I do know that the spinoff industries from the pageant world never fail to amaze me. Take, for example, the world of photo retouching, as demonstrated on the website for Total Makeover Retouching ("For days she doesn't feel like sitting through hair/make-up and a photo shoot.") Only in the world of child pageantry could a person with ham-fisted photoshopping skills as demonstrated below not only be proud of the end result, but find customers who actually WANT the final product!

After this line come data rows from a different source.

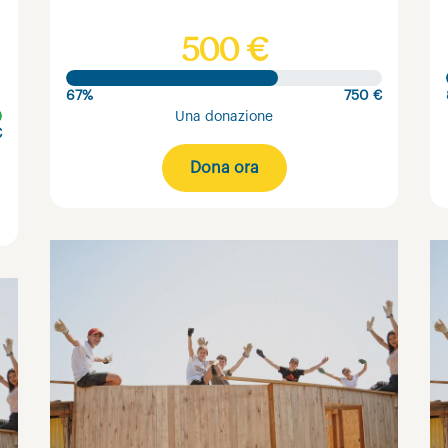
500 €
67%
750 €
Una donazione
€
Dona ora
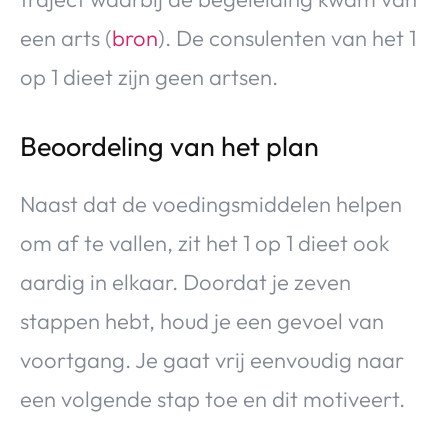
een arts (
bron
). De consulenten van het 1
op 1 dieet zijn geen artsen.
Beoordeling van het plan
Naast dat de voedingsmiddelen helpen
om af te vallen, zit het 1 op 1 dieet ook
aardig in elkaar. Doordat je zeven
stappen hebt, houd je een gevoel van
voortgang. Je gaat vrij eenvoudig naar
een volgende stap toe en dit motiveert.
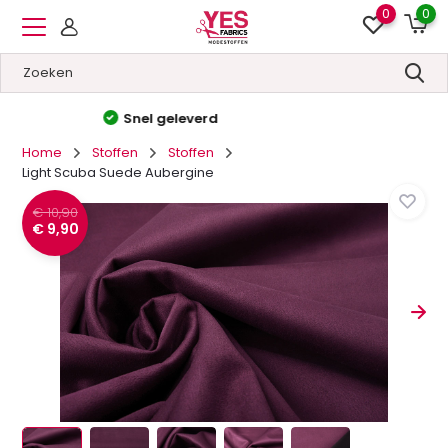
0
0
Hoge kwaliteit
&
Lage prijzen
Home
Stoffen
Stoffen
Light Scuba Suede Aubergine
€ 10,90
€ 9,90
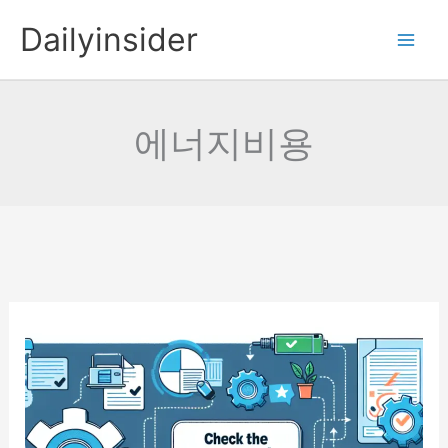
콘
Dailyinsider
텐
츠
로
건
에너지비용
너
뛰
기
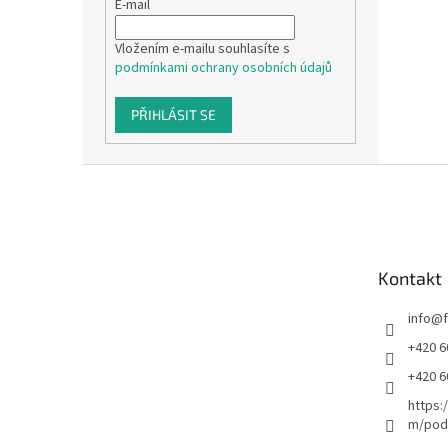
E-mail
Vložením e-mailu souhlasíte s
podmínkami ochrany osobních údajů
PŘIHLÁSIT SE
Z
á
p
a
t
Kontakt
í
info
@
+420 6
+420 6
https:
m/podl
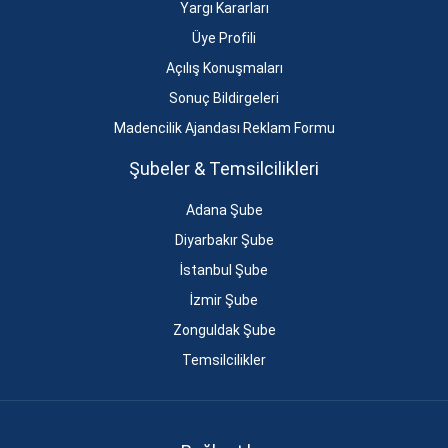
Yargı Kararları
Üye Profili
Açılış Konuşmaları
Sonuç Bildirgeleri
Madencilik Ajandası Reklam Formu
Şubeler & Temsilcilikleri
Adana Şube
Diyarbakır Şube
İstanbul Şube
İzmir Şube
Zonguldak Şube
Temsilcilikler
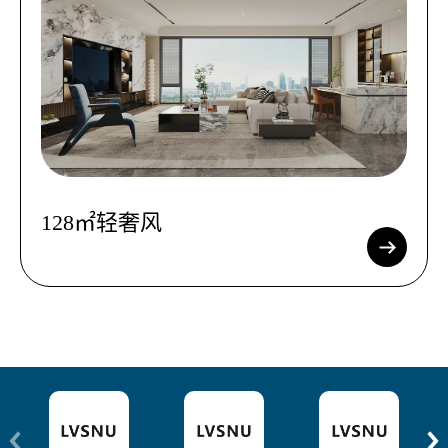
128㎡轻奢风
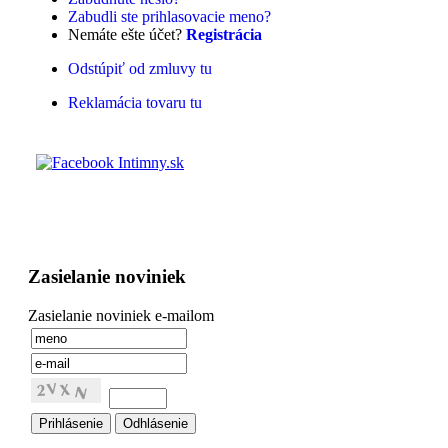
Zabudli ste prihlasovacie meno?
Nemáte ešte účet?
Registrácia
Odstúpiť od zmluvy tu
Reklamácia tovaru tu
Zasielanie noviniek
Zasielanie noviniek e-mailom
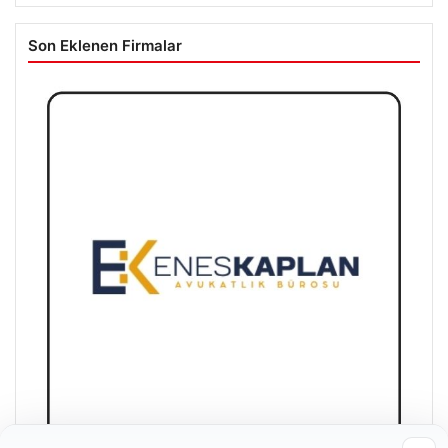
Son Eklenen Firmalar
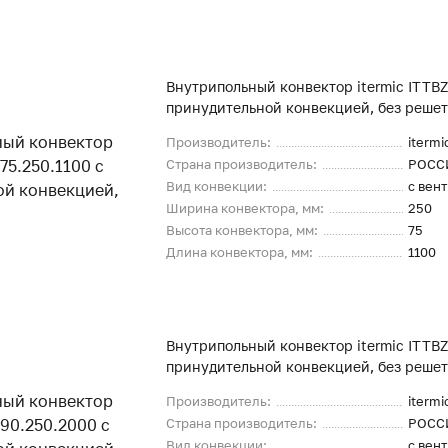
Внутрипольный конвектор itermic ITTBZ
принудительной конвекцией, без реше
Производитель:
itermi
Страна производитель:
РОСС
Вид конвекции:
с вен
Ширина конвектора, мм:
250
Высота конвектора, мм:
75
Длина конвектора, мм:
1100
Внутрипольный конвектор itermic ITTBZ
принудительной конвекцией, без реше
Производитель:
itermi
Страна производитель:
РОСС
Вид конвекции:
с вен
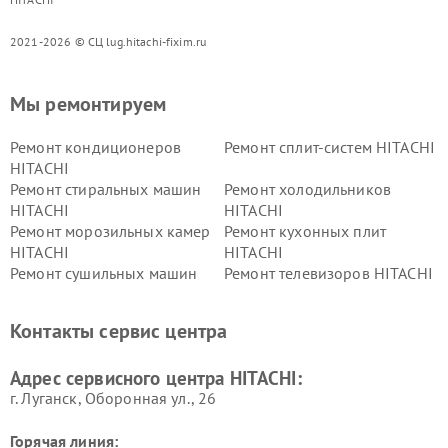
2021-2026 © СЦ lug.hitachi-fixim.ru
Мы ремонтируем
Ремонт кондиционеров
Ремонт сплит-систем HITACHI
HITACHI
Ремонт стиральных машин
Ремонт холодильников
HITACHI
HITACHI
Ремонт морозильных камер
Ремонт кухонных плит
HITACHI
HITACHI
Ремонт сушильных машин
Ремонт телевизоров HITACHI
HITACHI
Ремонт систем хранения
Ремонт снегоуборщиков
Контакты сервис центра
данных HITACHI
HITACHI
Ремонт варочных панелей
Ремонт водонагревателей
Адрес сервисного центра HITACHI:
HITACHI
HITACHI
г. Луганск, Оборонная ул., 26
Горячая линия:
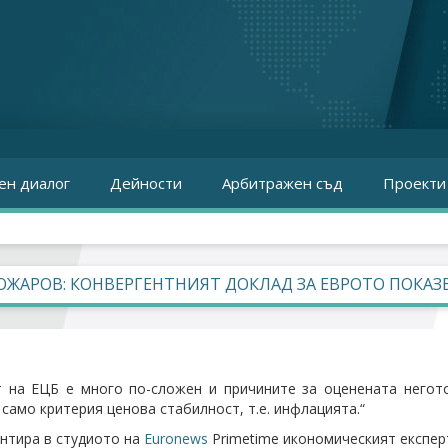
ен диалог
Дейности
Арбитражен съд
Проекти
ОЖАРОВ: КОНВЕРГЕНТНИЯТ ДОКЛАД ЗА ЕВРОТО ПОКАЗ
 на ЕЦБ е много по-сложен и причините за оценената негот
 само критерия ценова стабилност, т.е. инфлацията.“
нтира в студиото на
Euronews
Primetime икономическият експер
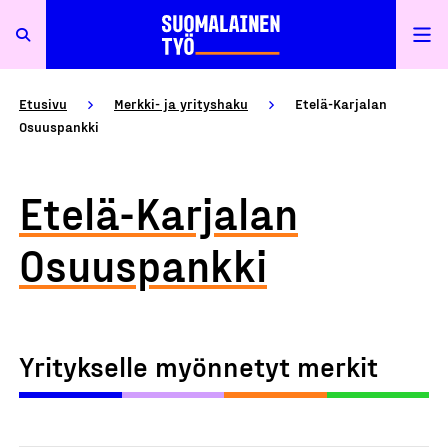
Etusivu
Merkki- ja yrityshaku
Etelä-Karjalan
Osuuspankki
Etelä-Karjalan
Osuuspankki
Yritykselle myönnetyt merkit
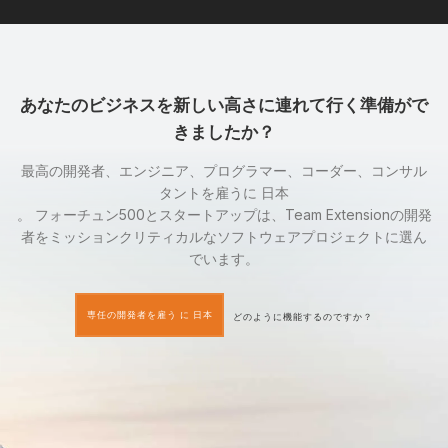
あなたのビジネスを新しい高さに連れて行く準備がで
きましたか？
最高の開発者、エンジニア、プログラマー、コーダー、コンサル
タントを雇うに 日本
。 フォーチュン500とスタートアップは、Team Extensionの開発
者をミッションクリティカルなソフトウェアプロジェクトに選ん
でいます。
専任の開発者を雇う に 日本
どのように機能するのですか？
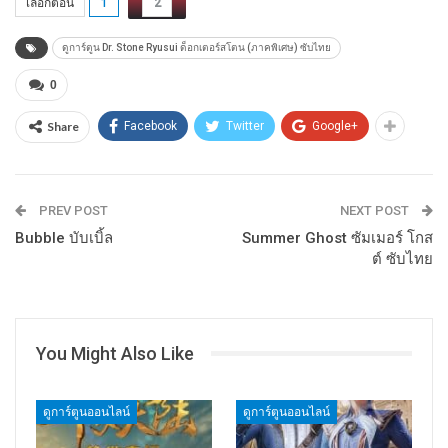
เลือกตอน
1
2
ดูการ์ตูน Dr. Stone Ryusui ด็อกเตอร์สโตน (ภาคพิเศษ) ซับไทย
0
Share
Facebook
Twitter
Google+
PREV POST
NEXT POST
Bubble บับเบิ้ล
Summer Ghost ซัมเมอร์ โกส
ต์ ซับไทย
You Might Also Like
ดูการ์ตูนออนไลน์
ดูการ์ตูนออนไลน์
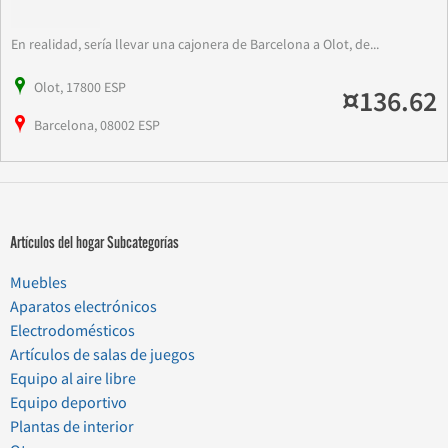
En realidad, sería llevar una cajonera de Barcelona a Olot, de...
Olot, 17800 ESP
¤136.62
Barcelona, 08002 ESP
Artículos del hogar Subcategorías
Muebles
Aparatos electrónicos
Electrodomésticos
Artículos de salas de juegos
Equipo al aire libre
Equipo deportivo
Plantas de interior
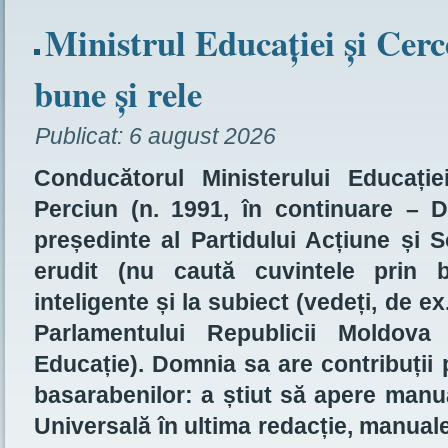
Ministrul Educației și Cerc
bune și rele
Publicat:
6 august 2026
Conducătorul Ministerului Educați
Perciun (n. 1991, în continuare – DP
președinte al Partidului Acțiune și S
erudit (nu caută cuvintele prin b
inteligente și la subiect (vedeți, de ex
Parlamentului Republicii Moldova
Educație). Domnia sa are contribuții 
basarabenilor: a știut să apere manua
Universală în ultima redacție, manual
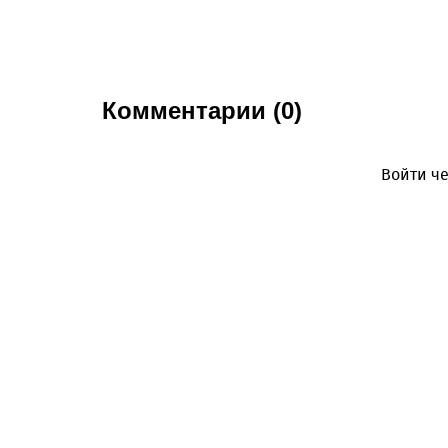
Комментарии (0)
Войти че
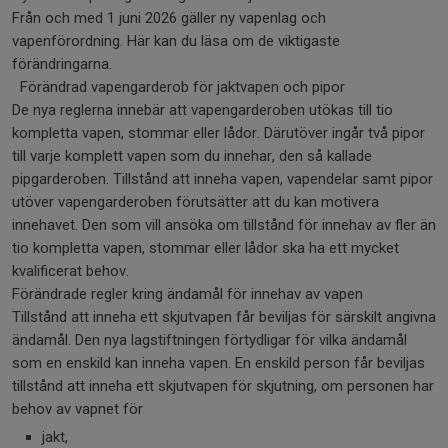
Från och med 1 juni 2026 gäller ny vapenlag och
vapenförordning. Här kan du läsa om de viktigaste
förändringarna.
Förändrad vapengarderob för jaktvapen och pipor
De nya reglerna innebär att vapengarderoben utökas till tio
kompletta vapen, stommar eller lådor. Därutöver ingår två pipor
till varje komplett vapen som du innehar, den så kallade
pipgarderoben. Tillstånd att inneha vapen, vapendelar samt pipor
utöver vapengarderoben förutsätter att du kan motivera
innehavet. Den som vill ansöka om tillstånd för innehav av fler än
tio kompletta vapen, stommar eller lådor ska ha ett mycket
kvalificerat behov.
Förändrade regler kring ändamål för innehav av vapen
Tillstånd att inneha ett skjutvapen får beviljas för särskilt angivna
ändamål. Den nya lagstiftningen förtydligar för vilka ändamål
som en enskild kan inneha vapen. En enskild person får beviljas
tillstånd att inneha ett skjutvapen för skjutning, om personen har
behov av vapnet för
jakt,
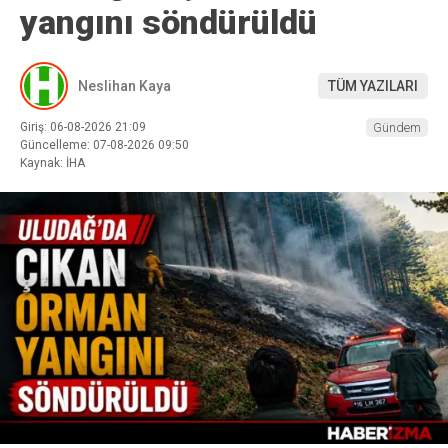
yangını söndürüldü
Neslihan Kaya
TÜM YAZILARI
Giriş: 06-08-2026 21:09
Gündem
Güncelleme: 07-08-2026 09:50
Kaynak: İHA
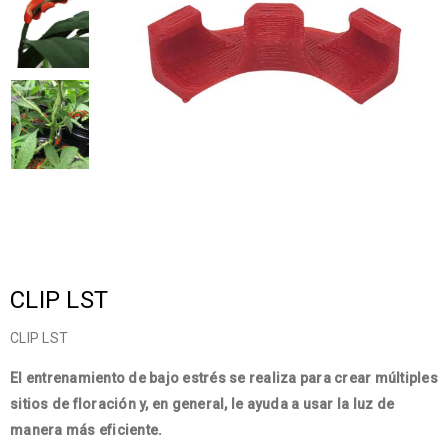
CLIP LST
CLIP LST
El entrenamiento de bajo estrés se realiza para crear múltiples
sitios de floración y, en general, le ayuda a usar la luz de
manera más eficiente.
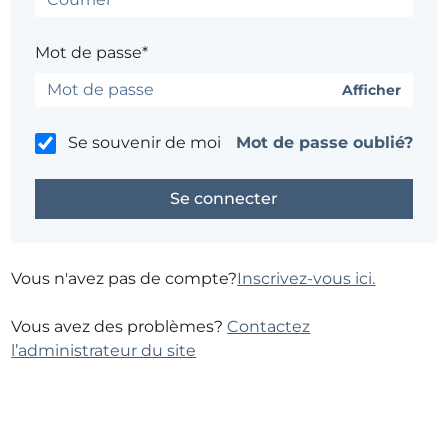
Mot de passe*
Afficher
Se souvenir de moi
Mot de passe oublié?
Vous n'avez pas de compte?
Inscrivez-vous ici.
Vous avez des problèmes?
Contactez
l’administrateur du site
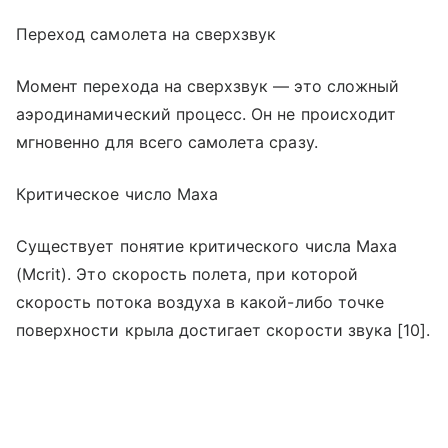
Переход самолета на сверхзвук
Момент перехода на сверхзвук — это сложный
аэродинамический процесс. Он не происходит
мгновенно для всего самолета сразу.
Критическое число Маха
Существует понятие критического числа Маха
(Mcrit). Это скорость полета, при которой
скорость потока воздуха в какой-либо точке
поверхности крыла достигает скорости звука [10].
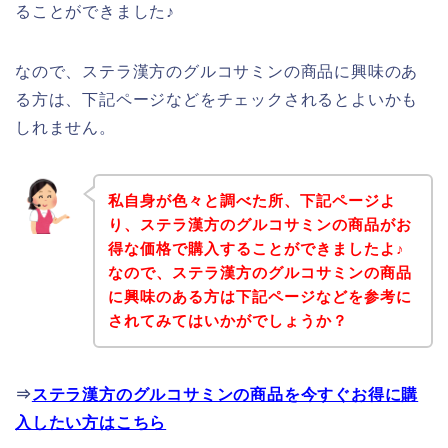
ることができました♪
なので、ステラ漢方のグルコサミンの商品に興味のあ
る方は、下記ページなどをチェックされるとよいかも
しれません。
私自身が色々と調べた所、下記ページよ
り、ステラ漢方のグルコサミンの商品がお
得な価格で購入することができましたよ♪
なので、ステラ漢方のグルコサミンの商品
に興味のある方は下記ページなどを参考に
されてみてはいかがでしょうか？
⇒
ステラ漢方のグルコサミンの商品を今すぐお得に購
入したい方はこちら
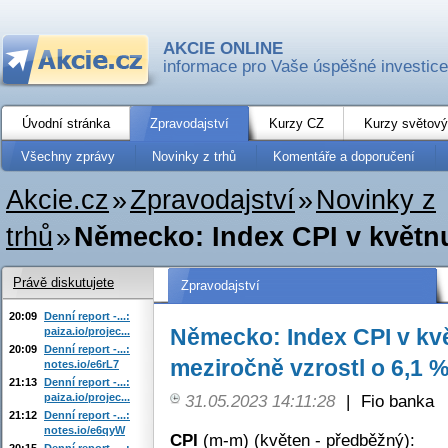
AKCIE ONLINE
informace pro Vaše úspěšné investice
Úvodní stránka
Zpravodajství
Kurzy CZ
Kurzy světový
Všechny zprávy
Novinky z trhů
Komentáře a doporučení
Akcie.cz
»
Zpravodajství
»
Novinky z
trhů
»
Německo: Index CPI v květnu
Právě diskutujete
Zpravodajství
20:09
Denní report -...:
Německo: Index CPI v kv
paiza.io/projec...
20:09
Denní report -...:
meziročně vzrostl o 6,1 %
notes.io/e6rL7
21:13
Denní report -...:
paiza.io/projec...
31.05.2023 14:11:28
|
Fio banka
21:12
Denní report -...:
notes.io/e6qyW
CPI
(m-m) (květen - předběžný):
20:15
Denní report -...:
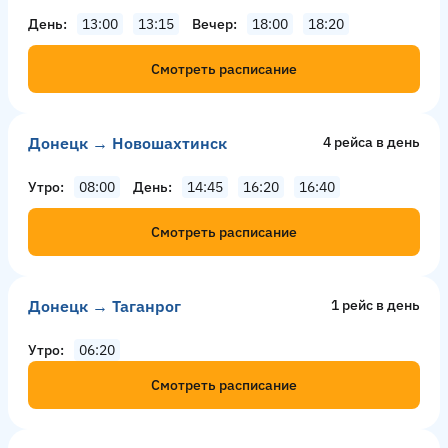
День
13:00
13:15
Вечер
18:00
18:20
Смотреть расписание
Донецк → Новошахтинск
4 рейсa в день
Утро
08:00
День
14:45
16:20
16:40
Смотреть расписание
Донецк → Таганрог
1 рейс в день
Утро
06:20
Смотреть расписание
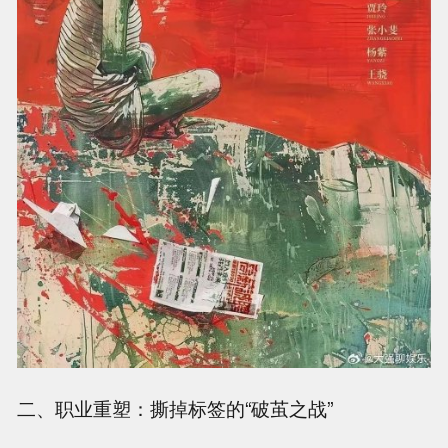
二、职业重塑：撕掉标签的“破茧之战”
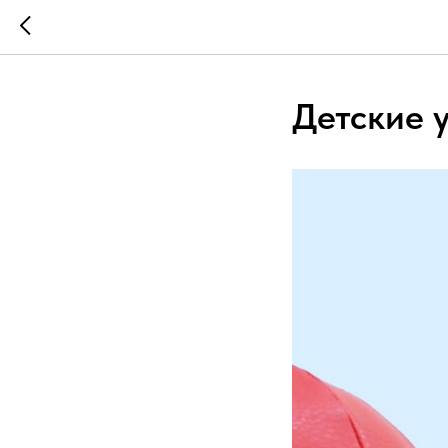
Детские 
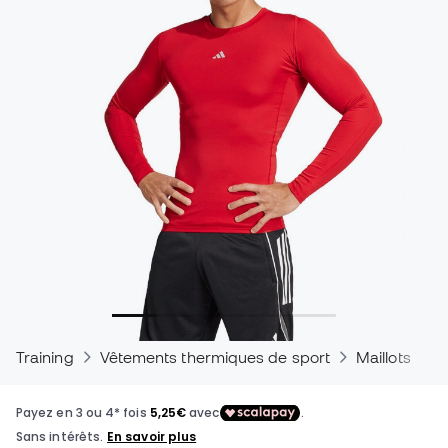
Training
Vêtements thermiques de sport
Maillots the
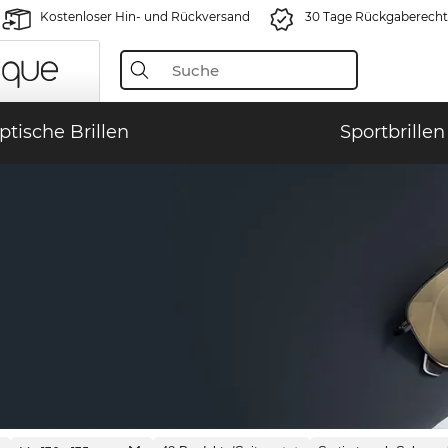
Kostenloser Hin- und Rückversand
30 Tage Rückgaberecht
ptische Brillen
Sportbrillen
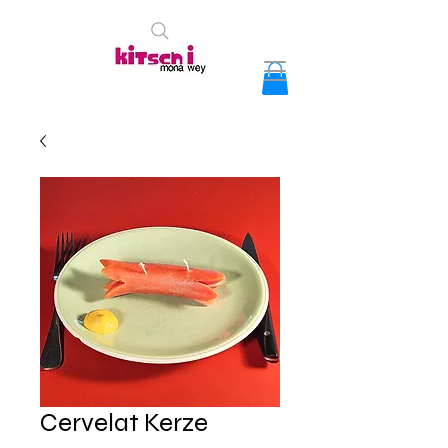
Cervelat Kerze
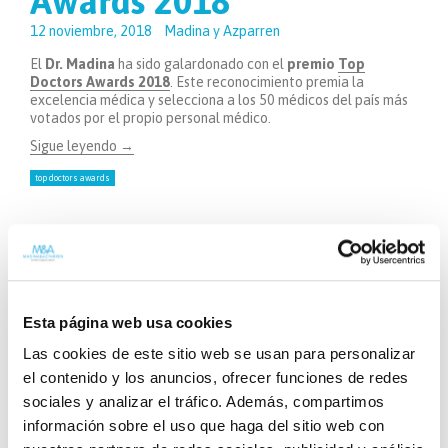
Awards 2018
12 noviembre, 2018
Madina y Azparren
El
Dr. Madina
ha sido galardonado con el
premio
Top
Doctors Awards 2018
. Este reconocimiento premia la
excelencia médica y selecciona a los 50 médicos del país más
votados por el propio personal médico.
Sigue leyendo
→
top doctors awards
,
ENTREVISTAS
INCONTINENCIA URINARIA
Incontinencia urinaria:
Esta página web usa cookies
grados, tratamientos y
Las cookies de este sitio web se usan para personalizar
cómo prevenirla
el contenido y los anuncios, ofrecer funciones de redes
sociales y analizar el tráfico. Además, compartimos
10 noviembre, 2018
Madina y Azparren
información sobre el uso que haga del sitio web con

The great thing about this website of the person who offers these services is that under each photo sample, she lists the "enhancements" that were made:

Total Makeover Retouching
his Enhancement Includes:
*Curls replaced
*Shirt colorized
*Irises replaced & moved for eye contact
*Lashes added
*Stray hairs removed
*Blush added
*Skin tanned
*Brows shaped
*Skin blended
*Dark circles faded
*Background changed
*Photo angled & shapened
*Overall color & contrast corrected

From Snapshot to Low Glamour Pageant Photo
(A more natural look.)
This Photo Enhancement Includes:
*Skin blended
*Flesh tones boosted to peachy hues
*Bow shadows removed from forehead
*Drool removed from mouth
*Eyes brightened and sharpened
*Catch lights corrected in eyes
*Dark circles gently faded, while natural eye creases are preserved for a natural appearance
*Lashes added
*Lip line corrected
*Photo zoomed, cropped, and sharpened

I am not sure exactly what the worst part of this whole thing is ... adults who want to make children look like dolls, or little girls who grow up thinking no picture of them is good enough unless it's obscenely retouched. Click through that site, there is some crazy shit on there!

Of course the gays, who can be a funny bunch, could not leave this alone. One clever boy from NYC posted his OWN photo retouching, and listed his enhancements too:

This Enhancement Includes:
*Irises replaced and moved for eye contact
*Stray hairs removed
*Brows Shaped
*Carol Channing
*Tammy Faye post hamburger and fries in heaven
*Dakota Fanning post cell phone delete
*Ms JonBenet Ramsey, formerly of Boulder CO.

Now that is a touch-up I can live with.